4. OpenAI-Compatible Requests
Text to image
Cosmos3 text-to-image uses /v1/images/generations. The default Cosmos3 image response is b64_json, matching vLLM-Omni’s examples.
curl -sS -X POST http://127.0.0.1:30010/v1/images/generations \
-H "Content-Type: application/json" \
-d '{
"prompt": "A warehouse robot folds a blue cloth on a clean workbench.",
"size": "1280x720",
"n": 1,
"num_inference_steps": 35,
"guidance_scale": 6.0,
"flow_shift": 10.0,
"seed": 0,
"extra_args": {
"use_resolution_template": false,
"guardrails": true
}
}'
Text to video
Use /v1/videos to create an asynchronous job, then poll the job and download the completed MP4.
job_id=$(curl -sS -X POST http://127.0.0.1:30010/v1/videos \
--form-string "prompt=A small warehouse robot moves a blue box across a clean floor." \
--form-string "negative_prompt=blurry, distorted, low quality" \
--form-string "size=1280x720" \
--form-string "num_frames=81" \
--form-string "fps=24" \
--form-string "num_inference_steps=35" \
--form-string "guidance_scale=4.0" \
--form-string "flow_shift=10.0" \
--form-string "seed=42" \
--form-string 'extra_params={"guardrails":true,"use_resolution_template":false,"use_duration_template":false}' \
| python -c 'import json, sys; print(json.load(sys.stdin)["id"])')
while true; do
status=$(curl -sS "http://127.0.0.1:30010/v1/videos/${job_id}" \
| python -c 'import json, sys; print(json.load(sys.stdin)["status"])')
[ "$status" = "completed" ] && break
[ "$status" = "failed" ] && exit 1
sleep 1
done
curl -sS -L "http://127.0.0.1:30010/v1/videos/${job_id}/content" \
-o cosmos3_t2v.mp4
Image to video
This mirrors the official nvidia/Cosmos3-Nano Hugging Face image-to-video example:
import json
import time
from pathlib import Path
import requests
from huggingface_hub import snapshot_download
base_url = "http://127.0.0.1:30010"
model_dir = Path(snapshot_download("nvidia/Cosmos3-Nano"))
asset_dir = model_dir / "assets"
prompt = json.dumps(json.loads((asset_dir / "example_i2v_prompt.json").read_text()))
negative_prompt = json.dumps(
json.loads((asset_dir / "negative_prompt.json").read_text())
)
data = {
"prompt": prompt,
"negative_prompt": negative_prompt,
"size": "1280x720",
"num_frames": "189",
"fps": "24",
"num_inference_steps": "35",
"guidance_scale": "6.0",
"max_sequence_length": "4096",
"flow_shift": "10.0",
"seed": "1111",
"extra_params": json.dumps(
{
"use_resolution_template": False,
"use_duration_template": False,
"guardrails": True,
}
),
}
with (asset_dir / "example_i2v_input.jpg").open("rb") as image:
response = requests.post(
f"{base_url}/v1/videos",
data=data,
files={"input_reference": ("example_i2v_input.jpg", image, "image/jpeg")},
timeout=60,
)
response.raise_for_status()
video_id = response.json()["id"]
while True:
job = requests.get(f"{base_url}/v1/videos/{video_id}", timeout=30).json()

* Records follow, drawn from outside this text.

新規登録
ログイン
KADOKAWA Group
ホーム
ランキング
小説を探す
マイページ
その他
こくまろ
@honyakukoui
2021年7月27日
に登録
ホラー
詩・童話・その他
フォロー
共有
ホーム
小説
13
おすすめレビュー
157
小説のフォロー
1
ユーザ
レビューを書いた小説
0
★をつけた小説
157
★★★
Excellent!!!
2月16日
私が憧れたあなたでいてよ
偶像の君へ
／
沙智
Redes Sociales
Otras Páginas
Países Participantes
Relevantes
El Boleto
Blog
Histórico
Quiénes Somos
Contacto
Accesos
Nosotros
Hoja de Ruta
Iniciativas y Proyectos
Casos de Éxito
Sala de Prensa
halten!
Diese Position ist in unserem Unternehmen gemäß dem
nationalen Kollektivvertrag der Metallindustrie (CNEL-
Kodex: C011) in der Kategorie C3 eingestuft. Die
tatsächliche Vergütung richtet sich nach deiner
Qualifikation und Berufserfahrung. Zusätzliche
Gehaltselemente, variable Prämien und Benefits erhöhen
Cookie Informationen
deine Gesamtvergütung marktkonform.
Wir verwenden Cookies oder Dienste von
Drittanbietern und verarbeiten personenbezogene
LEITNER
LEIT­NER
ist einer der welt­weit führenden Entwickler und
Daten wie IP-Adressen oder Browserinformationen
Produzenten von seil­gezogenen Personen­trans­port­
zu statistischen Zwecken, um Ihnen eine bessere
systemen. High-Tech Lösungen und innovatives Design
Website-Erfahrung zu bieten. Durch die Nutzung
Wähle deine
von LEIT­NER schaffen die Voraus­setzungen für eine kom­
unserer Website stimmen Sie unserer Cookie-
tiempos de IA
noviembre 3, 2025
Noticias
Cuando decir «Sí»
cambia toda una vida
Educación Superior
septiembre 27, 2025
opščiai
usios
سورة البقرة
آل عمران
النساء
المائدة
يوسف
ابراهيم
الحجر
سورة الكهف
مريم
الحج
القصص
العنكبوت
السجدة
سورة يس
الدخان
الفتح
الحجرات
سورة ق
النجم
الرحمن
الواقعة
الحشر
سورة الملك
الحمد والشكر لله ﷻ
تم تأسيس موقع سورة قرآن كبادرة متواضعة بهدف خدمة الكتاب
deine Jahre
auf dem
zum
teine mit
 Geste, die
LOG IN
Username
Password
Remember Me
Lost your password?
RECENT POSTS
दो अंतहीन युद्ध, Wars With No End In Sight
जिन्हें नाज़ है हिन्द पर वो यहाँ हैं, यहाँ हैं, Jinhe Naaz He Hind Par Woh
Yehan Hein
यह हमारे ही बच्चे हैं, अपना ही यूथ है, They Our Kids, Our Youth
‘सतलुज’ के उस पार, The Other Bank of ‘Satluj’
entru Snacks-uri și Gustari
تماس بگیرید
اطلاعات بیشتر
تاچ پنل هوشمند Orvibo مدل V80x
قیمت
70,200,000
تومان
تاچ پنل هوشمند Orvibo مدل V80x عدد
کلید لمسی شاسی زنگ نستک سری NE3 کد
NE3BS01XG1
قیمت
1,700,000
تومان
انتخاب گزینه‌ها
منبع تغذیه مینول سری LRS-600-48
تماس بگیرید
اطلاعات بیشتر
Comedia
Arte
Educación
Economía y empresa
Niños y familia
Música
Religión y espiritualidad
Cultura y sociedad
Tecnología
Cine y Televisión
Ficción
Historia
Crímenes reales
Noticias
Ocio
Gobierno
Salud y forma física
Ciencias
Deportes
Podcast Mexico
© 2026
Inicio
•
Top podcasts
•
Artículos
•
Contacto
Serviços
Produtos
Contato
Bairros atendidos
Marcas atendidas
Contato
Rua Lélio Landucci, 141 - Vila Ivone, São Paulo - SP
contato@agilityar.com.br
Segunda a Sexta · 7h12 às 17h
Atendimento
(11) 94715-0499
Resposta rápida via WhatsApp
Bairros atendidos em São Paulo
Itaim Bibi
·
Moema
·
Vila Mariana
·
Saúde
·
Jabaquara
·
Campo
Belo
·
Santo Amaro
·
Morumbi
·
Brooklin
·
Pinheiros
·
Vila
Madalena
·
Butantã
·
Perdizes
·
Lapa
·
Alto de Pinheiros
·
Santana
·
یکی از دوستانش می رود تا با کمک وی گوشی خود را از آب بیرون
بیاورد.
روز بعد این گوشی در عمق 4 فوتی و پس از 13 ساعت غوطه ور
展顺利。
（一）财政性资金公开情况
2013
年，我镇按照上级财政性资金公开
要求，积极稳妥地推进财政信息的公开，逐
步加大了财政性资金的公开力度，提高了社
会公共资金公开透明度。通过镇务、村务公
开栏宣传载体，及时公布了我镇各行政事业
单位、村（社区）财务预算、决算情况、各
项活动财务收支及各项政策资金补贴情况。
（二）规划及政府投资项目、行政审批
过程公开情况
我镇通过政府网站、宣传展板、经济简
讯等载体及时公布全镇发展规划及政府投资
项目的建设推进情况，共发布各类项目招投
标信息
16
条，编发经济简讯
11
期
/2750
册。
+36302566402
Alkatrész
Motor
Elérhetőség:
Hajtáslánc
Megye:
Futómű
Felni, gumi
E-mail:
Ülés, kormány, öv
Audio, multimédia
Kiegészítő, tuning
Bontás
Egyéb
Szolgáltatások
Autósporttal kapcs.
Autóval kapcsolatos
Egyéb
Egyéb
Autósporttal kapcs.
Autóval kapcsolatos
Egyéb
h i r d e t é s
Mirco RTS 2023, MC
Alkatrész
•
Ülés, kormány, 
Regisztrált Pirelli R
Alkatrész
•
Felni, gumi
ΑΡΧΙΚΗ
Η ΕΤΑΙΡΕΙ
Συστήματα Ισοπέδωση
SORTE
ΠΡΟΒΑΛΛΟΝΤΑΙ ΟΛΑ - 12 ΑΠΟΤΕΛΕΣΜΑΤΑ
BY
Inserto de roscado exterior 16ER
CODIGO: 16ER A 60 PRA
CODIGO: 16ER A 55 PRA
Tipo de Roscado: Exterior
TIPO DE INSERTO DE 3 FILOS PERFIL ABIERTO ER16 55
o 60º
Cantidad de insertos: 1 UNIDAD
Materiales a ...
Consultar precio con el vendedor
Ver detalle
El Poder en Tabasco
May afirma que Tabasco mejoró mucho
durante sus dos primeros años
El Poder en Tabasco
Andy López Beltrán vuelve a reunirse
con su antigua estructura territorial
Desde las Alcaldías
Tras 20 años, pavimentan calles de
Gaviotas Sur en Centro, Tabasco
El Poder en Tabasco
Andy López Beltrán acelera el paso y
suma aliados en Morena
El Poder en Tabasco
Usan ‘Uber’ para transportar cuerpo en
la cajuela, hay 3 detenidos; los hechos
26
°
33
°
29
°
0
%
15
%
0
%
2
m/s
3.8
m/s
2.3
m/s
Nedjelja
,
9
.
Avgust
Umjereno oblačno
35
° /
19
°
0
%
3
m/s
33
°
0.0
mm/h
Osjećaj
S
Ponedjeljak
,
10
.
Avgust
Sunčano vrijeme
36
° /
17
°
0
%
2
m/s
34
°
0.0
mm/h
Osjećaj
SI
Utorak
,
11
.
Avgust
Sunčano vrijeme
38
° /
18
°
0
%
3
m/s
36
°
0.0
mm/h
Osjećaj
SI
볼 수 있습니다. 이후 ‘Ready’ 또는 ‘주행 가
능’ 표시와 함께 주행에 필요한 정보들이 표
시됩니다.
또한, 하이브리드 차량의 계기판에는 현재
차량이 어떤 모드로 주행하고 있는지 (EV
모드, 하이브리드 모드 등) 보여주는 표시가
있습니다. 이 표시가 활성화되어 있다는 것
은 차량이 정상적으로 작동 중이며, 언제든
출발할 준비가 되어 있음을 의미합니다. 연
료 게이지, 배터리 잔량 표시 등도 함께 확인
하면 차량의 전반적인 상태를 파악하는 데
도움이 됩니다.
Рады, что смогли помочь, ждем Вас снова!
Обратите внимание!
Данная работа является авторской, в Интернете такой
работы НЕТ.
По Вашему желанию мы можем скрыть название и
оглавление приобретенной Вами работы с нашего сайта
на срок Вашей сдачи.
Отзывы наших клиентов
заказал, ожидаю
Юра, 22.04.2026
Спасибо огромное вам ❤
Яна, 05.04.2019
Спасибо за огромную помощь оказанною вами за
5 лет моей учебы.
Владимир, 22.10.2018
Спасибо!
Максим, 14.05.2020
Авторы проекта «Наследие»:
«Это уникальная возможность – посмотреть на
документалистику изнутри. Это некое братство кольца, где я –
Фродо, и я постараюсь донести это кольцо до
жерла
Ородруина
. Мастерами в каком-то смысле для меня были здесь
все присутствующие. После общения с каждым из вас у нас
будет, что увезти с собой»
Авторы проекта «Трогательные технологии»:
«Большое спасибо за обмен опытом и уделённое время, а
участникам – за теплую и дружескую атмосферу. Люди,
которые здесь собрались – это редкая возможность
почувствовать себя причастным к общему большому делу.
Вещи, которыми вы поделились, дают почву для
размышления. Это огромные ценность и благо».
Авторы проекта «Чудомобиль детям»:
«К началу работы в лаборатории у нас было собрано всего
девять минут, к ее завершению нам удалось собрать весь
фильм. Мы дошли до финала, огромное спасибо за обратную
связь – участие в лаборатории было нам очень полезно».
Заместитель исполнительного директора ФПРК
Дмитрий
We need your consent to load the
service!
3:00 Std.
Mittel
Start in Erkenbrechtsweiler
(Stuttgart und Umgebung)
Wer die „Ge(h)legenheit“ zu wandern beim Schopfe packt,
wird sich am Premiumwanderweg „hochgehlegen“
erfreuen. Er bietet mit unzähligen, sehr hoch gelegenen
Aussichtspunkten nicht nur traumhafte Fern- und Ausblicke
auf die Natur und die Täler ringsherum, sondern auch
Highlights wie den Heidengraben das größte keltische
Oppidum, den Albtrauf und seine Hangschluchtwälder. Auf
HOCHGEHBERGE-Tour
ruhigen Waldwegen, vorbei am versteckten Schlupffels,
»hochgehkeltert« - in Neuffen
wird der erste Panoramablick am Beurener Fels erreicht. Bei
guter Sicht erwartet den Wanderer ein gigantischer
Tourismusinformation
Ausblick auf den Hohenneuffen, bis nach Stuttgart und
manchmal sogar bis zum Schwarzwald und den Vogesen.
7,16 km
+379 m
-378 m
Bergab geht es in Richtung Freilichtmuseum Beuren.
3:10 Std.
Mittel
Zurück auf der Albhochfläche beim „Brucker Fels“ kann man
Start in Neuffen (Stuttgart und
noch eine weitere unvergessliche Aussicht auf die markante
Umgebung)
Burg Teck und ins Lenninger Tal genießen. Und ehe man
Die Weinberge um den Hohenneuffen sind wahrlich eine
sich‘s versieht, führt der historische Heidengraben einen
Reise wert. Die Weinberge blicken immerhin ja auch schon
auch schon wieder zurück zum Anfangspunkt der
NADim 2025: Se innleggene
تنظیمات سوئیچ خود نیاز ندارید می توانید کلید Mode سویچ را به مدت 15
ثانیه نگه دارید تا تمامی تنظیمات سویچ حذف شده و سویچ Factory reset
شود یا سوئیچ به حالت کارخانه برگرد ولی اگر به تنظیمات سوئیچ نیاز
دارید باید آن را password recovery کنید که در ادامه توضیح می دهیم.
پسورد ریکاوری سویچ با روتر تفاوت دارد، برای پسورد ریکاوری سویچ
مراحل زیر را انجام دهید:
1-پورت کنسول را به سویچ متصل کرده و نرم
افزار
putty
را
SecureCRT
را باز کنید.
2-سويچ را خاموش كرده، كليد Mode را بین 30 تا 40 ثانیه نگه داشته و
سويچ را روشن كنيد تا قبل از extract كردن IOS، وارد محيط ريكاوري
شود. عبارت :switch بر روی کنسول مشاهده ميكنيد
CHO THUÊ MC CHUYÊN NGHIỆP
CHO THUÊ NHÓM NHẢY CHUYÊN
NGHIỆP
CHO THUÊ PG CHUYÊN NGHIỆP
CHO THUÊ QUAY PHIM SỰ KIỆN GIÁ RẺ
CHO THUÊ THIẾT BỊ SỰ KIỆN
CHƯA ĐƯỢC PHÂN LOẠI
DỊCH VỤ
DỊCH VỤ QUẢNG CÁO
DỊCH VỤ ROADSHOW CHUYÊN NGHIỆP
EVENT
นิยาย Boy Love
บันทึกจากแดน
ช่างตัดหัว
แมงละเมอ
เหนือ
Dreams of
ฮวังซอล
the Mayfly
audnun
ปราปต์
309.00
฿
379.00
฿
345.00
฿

if job["status"] == "completed":
break
if job["status"] == "failed":
raise RuntimeError(job.get("error") or "Video generation failed")
time.sleep(1)
response = requests.get(f"{base_url}/v1/videos/{video_id}/content", timeout=300)
response.raise_for_status()
Path("cosmos3_i2v.mp4").write_bytes(response.content)
5. Cosmos3 Parameters
Cosmos3 supports the standard SGLang video and image fields such as size, num_frames, fps, num_inference_steps, guidance_scale, negative_prompt, and seed.
Top-level Cosmos3 request fields:
max_sequence_length: maximum text token length used by the Cosmos3 tokenizer.
flow_shift: per-request scheduler flow shift. If omitted, SGLang uses --flow-shift, then the checkpoint scheduler default.
Put model-specific compatibility knobs in extra_params for video requests, or extra_args for image requests:
use_duration_template: whether to append SGLang’s generated duration suffix to video prompts.
use_resolution_template: accepted for vLLM-Omni request compatibility.
use_system_prompt: whether to add the Cosmos3 system prompt to the chat template.
guardrails or use_guardrails: per-request guardrail toggle when the server started with guardrails enabled.